March 14th, 2010 · 1 Comment

Tommaso Campanella (1568-1639) was many things: renegade monk, heretic, revolutionary, sorcerer, proto-scientist.  He suffered exceptionally brutal torture after a failed revolution against the Spanish authorities in Naples, and spent 28 years in prison.  There, he wrote most of his works, including the classic utopian fantasy, The City of the Sun.

He was also a poet, whose intense, rough, philosophical verse is far different from the mannered polish of his contemporaries.  “To the Sun” is considered by many to be one of his best: it is simultaneously an ode to the Sun, a celebration of spring, a pagan invocation, a Christian prayer, an experiment in prosody, a prisoner’s lament, a defense of animism.

I don’t know of any translations, so I thought I would offer one.  It’s taken from a longer piece I wrote on Campanella’s life and poetry, for an impending occult journal.  The journal seems to be held up in production; they said it was okay if I posted “To the Sun” as my toast to spring.
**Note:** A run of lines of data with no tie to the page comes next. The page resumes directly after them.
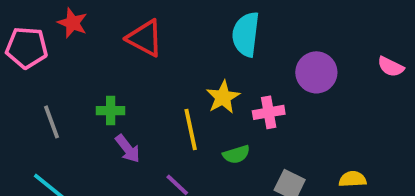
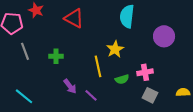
pink cross: (269, 112) -> (145, 72), moved
gray line: (51, 122) -> (25, 51), moved
purple arrow: (128, 149) -> (70, 86), moved

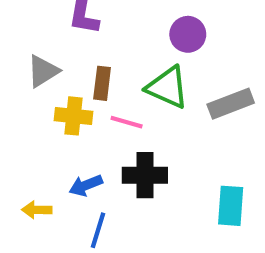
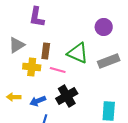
purple circle: (188, 34) -> (104, 27), moved
black cross: (145, 175) -> (67, 96), turned -30
yellow arrow: (37, 210) -> (14, 97), moved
A few notes may help.  Campanella was deeply influenced by the philosopher Telesio, whose conviction that all matter is alive, and re-framing of Christian dualism as a struggle between heat and cold, are relevant here.  The school mentioned a couple of times is probably Telesio’s Academy of Cosenza; Janus is invoked in his role as gatekeeper.  Campanella wrote in heroic couplets, an unusual choice for the time; I’ve opted for a more literal rendition, which I hope is not too prosy.  The notes are by the first editor and publisher, Tobias Adami.  To the Sun, then, and to spring!  Click below to get to Campanella.

(Posted by Doug Skinner)

TO THE SUN (1)

In Spring, from the desire for heat

   Janus answered me contrariwise. My true prayer
I address to you, Phoebus, you who adorn my school.
I see you in Aries, arisen to glory; and every
Vital substance now imitates your actions.
You cleanse, revive, and call to fresh celebration
All things secret, ailing, dead, and listless.
O wake me with the others, mighty Numen,
You more precious and beloved than all others.
If you, more than all, highest Sun, do I honor,
Why, more than all, do I shiver, frozen in darkness?
Let me quit my cell, while the greening treetops
Reach up from buried roots to your bright light.
The virtue hidden in those trunks, converted
On high to buds, you draw into delicate progeny.
Hidden frozen springs melt into purest
Water, which gushes forth to slake the earth.
Badgers and dormice wake from their long sleep;
To the littlest worms you offer spirit and motion.
Pale serpents at your beams return to life,
And I, in misery, envy all of their kind.
Dying in Ireland these past five months, freezing,
Birds can now soar up to high flight.
And all these workings of your sacred vigor
Are denied to me, your most ardent lover.
Today, we believe, Christ too arose from the dead,
While my unyielding tomb holds me alive.
Dry olive trees receive such blessings from you
That they often bring forth green branches.
I am alive, not dead; I am green, not dry;
Although entombed like a cadaver for you.
Men wrote about you, denying you sense and life,
Arguing that common flies were your superior. (2)
I called them heretical, traitors and ingrates to you;
For this they buried me, I your defender.
Enemies and flies can delight in you:
It is better for your followers to be a fly or an enemy.
None will know your worth should I stay silenced,
For these great titles of yours will be buried with me.
You are the living temple, the portrait, the venerable face, (3)
The pomp, and the supreme visage of the one true God,
Father of nature and blessed king of the stars,
Life, soul, and sense of every secondary thing,
Under whose auspices you founded an admirable school,
Which philosophizes on the Primary Wisdom.
The angelic spirits live joyfully in you,
To such great vital force they owe their dwelling.
I seek by all these qualities that shining light (4)
Which never dims when it appears.
If Fate opposes, call the Primary Wisdom,
For he can refuse no boon to you, his likeness.
Angelic spirits, summon Christ the Prince,
Heir of the Earth, and give his light to me.
Omnipotent God, I accuse the ministers of impiety,
For they deny me Thy blessed gifts.
O miserere, God, Thou broadest fount
Of all light, may THY LIGHT come.

(1) The Sun is the symbol of this author’s academy.  All of the Sun’s effects in spring.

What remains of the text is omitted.